Лаврентий Берия командовал не только советской ядерной физикой, но и некоторой частью западной. Одним из его бесценных внештатных сотрудников был Клаус Фукс, благодаря которому важнейшая информация из самых недр американского ядерного проекта попала на стол Курчатову.
Чем объяснить феноменальные успехи советской разведки в 1940-е годы, когда она бесплатно получила огромную научно-техническую информацию? Когда знакомишься с биографиями тогдашних советских агентов, становится ясно, что фактически их завербовали не разведчики-профессионалы, а идеалы и мифы социализма. И содействовал этому прежде всего германский фашизм.

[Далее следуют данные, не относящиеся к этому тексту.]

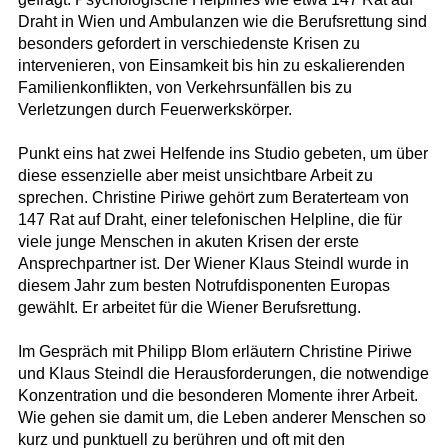
Draht in Wien und Ambulanzen wie die Berufsrettung sind
besonders gefordert in verschiedenste Krisen zu
intervenieren, von Einsamkeit bis hin zu eskalierenden
Familienkonflikten, von Verkehrsunfällen bis zu
Verletzungen durch Feuerwerkskörper.
Punkt eins hat zwei Helfende ins Studio gebeten, um über
diese essenzielle aber meist unsichtbare Arbeit zu
sprechen. Christine Piriwe gehört zum Beraterteam von
147 Rat auf Draht, einer telefonischen Helpline, die für
viele junge Menschen in akuten Krisen der erste
Ansprechpartner ist. Der Wiener Klaus Steindl wurde in
diesem Jahr zum besten Notrufdisponenten Europas
gewählt. Er arbeitet für die Wiener Berufsrettung.
Im Gespräch mit Philipp Blom erläutern Christine Piriwe
und Klaus Steindl die Herausforderungen, die notwendige
Konzentration und die besonderen Momente ihrer Arbeit.
Wie gehen sie damit um, die Leben anderer Menschen so
kurz und punktuell zu berühren und oft mit den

В 1933 году, вскоре после прихода Гитлера к власти, двадцатилетний студент-физик Клаус Фукс под угрозой смерти бежал из Германии в Англию. Он вырос в семье протестантского пастора с социалистическими симпатиями. Отказавшись от религии и вступив в компартию, Клаус сохранил семейную традицию нравственного идеализма и общественного служения. С началом Второй мировой войны антифашист Фукс был тем не менее интернирован в Англии, как немец, и только благодаря своим уже проявившимся научным способностям через полгода пребывания в лагере оказался на свободе. Он начал работать в британском ядерном проекте, а затем присоединился к американскому. Работал в Лос-Аламосе и был посвящен в главные ядерные секреты. По собственной воле он связался с советской разведкой и не раз передавал научно-технические результаты, к достижению которых и сам был причастен69.

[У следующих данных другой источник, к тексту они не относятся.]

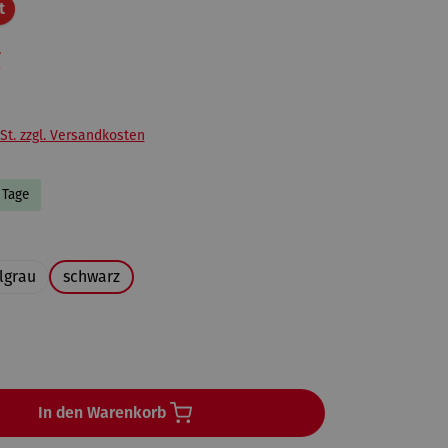
Rabatt
t
€
St. zzgl. Versandkosten
7 Tage
uswählen
lgrau
schwarz
en
In den Warenkorb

В те годы в общей сложности около двухсот американцев снабжали СССР бесценной разведывательной информацией, до сих пор не все имена их раскрыты. 33-летний британский немец Клаус Фукс не знал, что рядом с ним в Лос-Аламосе два молодых американца — порознь — сочли своим долгом сообщить Советскому Союзу об американских работах по ядерной бомбе. Когда один из них вместе со своим неядерным другом в 1944 году предложил свою помощь родине социализма, советская разведка присвоила им кодовые имена «Млад» и «Стар»70. Единственное выражение в живом русском языке, в которое входит архаичное слово «млад», это «стар и млад», то есть все без исключения. Возможно, этот парный псевдоним отражал изумление профессиональных советских разведчиков от обилия добровольцев. В глазах этих добровольцев после разгрома гитлеровской Германии Запад отделился железным занавесом от мира социализма и фашистскую угрозу заменил ядерный монополизм США.
Железный занавес, непрозрачный в обоих направлениях, помогал идее социализма завораживать людей: в СССР из-за незнания западного мира, а на Западе — из-за непонимания советских реалий.

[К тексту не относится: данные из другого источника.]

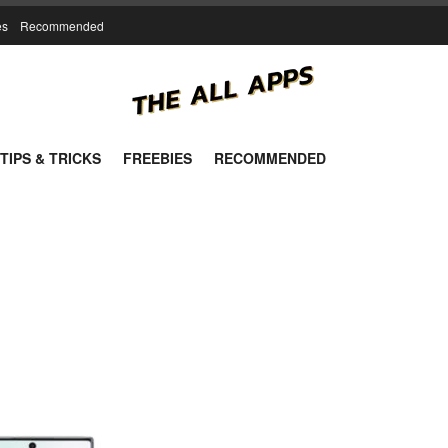
es
Recommended
TIPS & TRICKS
FREEBIES
RECOMMENDED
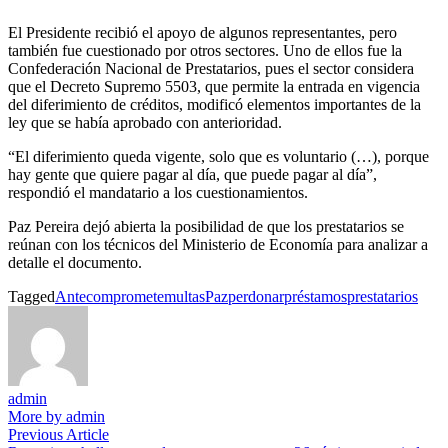
El Presidente recibió el apoyo de algunos representantes, pero
también fue cuestionado por otros sectores. Uno de ellos fue la
Confederación Nacional de Prestatarios, pues el sector considera
que el Decreto Supremo 5503, que permite la entrada en vigencia
del diferimiento de créditos, modificó elementos importantes de la
ley que se había aprobado con anterioridad.
“El diferimiento queda vigente, solo que es voluntario (…), porque
hay gente que quiere pagar al día, que puede pagar al día”,
respondió el mandatario a los cuestionamientos.
Paz Pereira dejó abierta la posibilidad de que los prestatarios se
reúnan con los técnicos del Ministerio de Economía para analizar a
detalle el documento.
Tagged
Ante
compromete
multas
Paz
perdonar
préstamos
prestatarios
admin
More by admin
Navegación
Previous
Previous Article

По-разному завороженные физики ударными темпами делали советское ядерное оружие под началом маршала Берии и генералиссимуса Сталина.
ФИЗИКА ВРЕМЕН КОСМОПОЛИТИЗМА
Конец 1940-х годов для российской интеллигенции был временем не столь кровавым, как конец 1930-х, но, пожалуй, еще более удушающе-темным. Легче других было тем, кто профессионально знал, что такое уран и что такое нейтроны.
Причина — развернувшаяся холодная война. Сейчас уже ясно, что противостояние сталинской империи и западных демократий было неизбежно после исчезновения их общего врага — германского фашизма. Слишком уж различны были две общественные системы, чтобы мирно соседствовать. О железном занавесе, опустившемся на Европу, оповестил мир недавний британский премьер Черчилль из маленького американского городка Фултона 5 марта 1946 года. Учитывая грядущее воплощение в Берлинской стене 1961 года, этот занавес точнее было бы назвать железобетонным.
Ядерный щит-и-меч, вмурованный в этот занавес с самого начала, не кажется столь же неизбежным. Что, если бы Черчилль прислушался к совету Нильса Бора, данному во время их встречи 16 мая 1944 года, — проинформировать Сталина о ядерном проекте без технических подробностей?71 И что, если бы Рузвельт, прожив еще несколько месяцев, воздержался бы от ядерной бомбардировки Японии?
Впрочем, советская разведка задолго до визита Бора к Черчиллю узнала об англо-американских ядерных делах — притом со всеми техническими подробностями. Американская ядерная дипломатия оказалась неэффективной в отличие от советской ядерной пропаганды. Об этом свидетельствует, в частности, моральное единодушие советских ядерщиков и их добровольных западных помощников.
Как проходила бы послевоенная политическая игра, если бы США не выложили свои атомные козыри в Хиросиме и Нагасаки? Как бы это отразилось на железном занавесе — был бы он столь же неподъемным? И как бы тогда Сталин укреплял свою власть? На эти вопросы нелегко ответить. А в 1948 году, когда Сахаров начал думать о водородной бомбе, их и задать было трудно. В стране, изолированной от западного мира, пропаганда объясняла, что американский империализм занял место германского фашизма, а на политических карикатурах свастику заменила бомба с буквой «А» на ней.